Restate the listing below word for word; no picture is to be carried over.
--- START ---
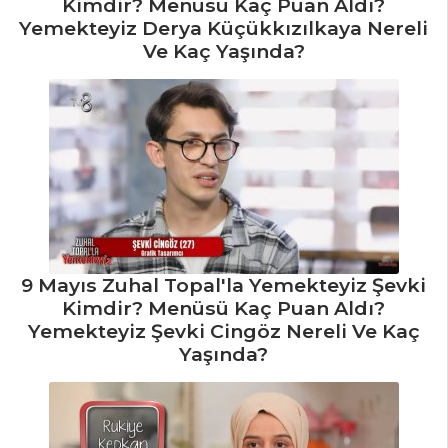
Kimdir? Menüsü Kaç Puan Aldı?
Yemekteyiz Derya Küçükkızılkaya Nereli
Ve Kaç Yaşında?
9 Mayıs Zuhal Topal'la Yemekteyiz Şevki
Kimdir? Menüsü Kaç Puan Aldı?
Yemekteyiz Şevki Cingöz Nereli Ve Kaç
Yaşında?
--- END ---
--- Solved exercise ---
Kimdir? Menüsü Kaç Puan Aldı?
Yemekteyiz Derya Küçükkızılkaya Nereli
Ve Kaç Yaşında?
9 Mayıs Zuhal Topal'la Yemekteyiz Şevki
Kimdir? Menüsü Kaç Puan Aldı?
Yemekteyiz Şevki Cingöz Nereli Ve Kaç
Yaşında?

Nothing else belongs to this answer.